There are some other issues with the same bug: https://github.com/snipe/snipe-it/issues/8315 https://github.com/snipe/snipe-it/issues/8214 (there are using Univention Corporate Server Core Edition for LDAP) https://github.com/snipe/snipe-it/issues/7587

[snipe]

@wilkis3 Those older issues don't seem relevant, since they are all pre-v5, and LDAP/AD was completely rewritten in v5 - and certainly a lot of people are able to use OU syncing (in v4 as well) using Location-specific OUs.

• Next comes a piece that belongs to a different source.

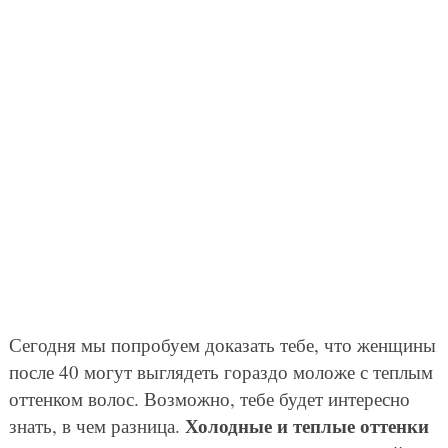
Сегодня мы попробуем доказать тебе, что женщины
после 40 могут выглядеть гораздо моложе с теплым
оттенком волос. Возможно, тебе будет интересно
Холодные и теплые оттенки
знать, в чем разница.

That's currently the only way to sync multiple OUs, and always has been.

[RogerSik]

Hey @snipe @wilkis3 and me are working with thesame SnipeIT instance. We updated it to the version 5.0.7

The synchronization is not the problem. This working fine, we have every ldap account avaible to browse in SnipeIT.

The problem is that its not possible that 2 accounts which are in 2 differnt OUs are able to login.

[wilkis3]

Hey @snipe, @uberbrady the problem is like @RogerSik descriped. I'll will show you the bug more precisely.

Admin LDAP/AD Settings

Secenario 1

Settings

• Base Bind DN: ou=Internal,ou=Crowd,ou=Users,dc=basecom,dc=de
• LDAP Filter: &(memberOf=cn=bsc-users,ou=basecom,ou=Crowd,ou=Groups,dc=basecom,dc=de)
• LDAP Authenfication query: cn=

  Test

  The user authentification with m.wilke works, but only for direct users of this specific OU.

Secenario 2

Settings

• Base Bind DN: ou=Crowd,ou=Users,dc=basecom,dc=de
• LDAP Filter: &(memberOf=cn=bsc-users,ou=basecom,ou=Crowd,ou=Groups,dc=basecom,dc=de)
• LDAP Authenfication query: cn=

  Test

  The user authentification with m.wilke, cn=m.wilke,ou=Internal,ou=Crowd,ou=Users,dc=basecom,dc=de or all others seperations failed. I got the following debug message:

  LOG.debug: Connection failed

  In both secenarios the Test LDAP Sync shows me the correct sample of 10 users from the LDAP Server.

---

The Location-specific OU LDAP Sync

We also found a other weird thing.

Our SnipeIT have two different locations. Location 1 have the following LDAP Search OU: ou=Internal,ou=Crowd,ou=Users,dc=basecom,dc=de and Location 2 this LDAP Search OU: ou=MSO-Digital,ou=Crowd,ou=Users,dc=basecom,dc=de

If I trigger the LDAP Sync with php artisan snipeit:ldap-sync --location="LocationnameTwo" all user accounts thats match by the LDAP Filter at the Admin LDAP/AD settings and not the location-specific LDAP Search OU goes to Location 2.

[wilkis3]

It seems like we are not the only one with this issue? (https://github.com/snipe/snipe-it/issues/8214#issuecomment-751598669) @uberbrady could you reopen this issue please?

[olifka]

We faced the same problem. User from root branch (e.g. "ou=People,dc=com") could login, but user form inner branch (e.g. "ou=Deaprtment1,ou=People,dc=com") can't do this

Checked versions 4.9.5 and 5.1.5

It seems like a bug. Please reopen this issue

[vle003]

I have exactly same issue with V6.4.0 Only user from Base DN can login, users in inner branches can't. Hope this can be resolve in some way.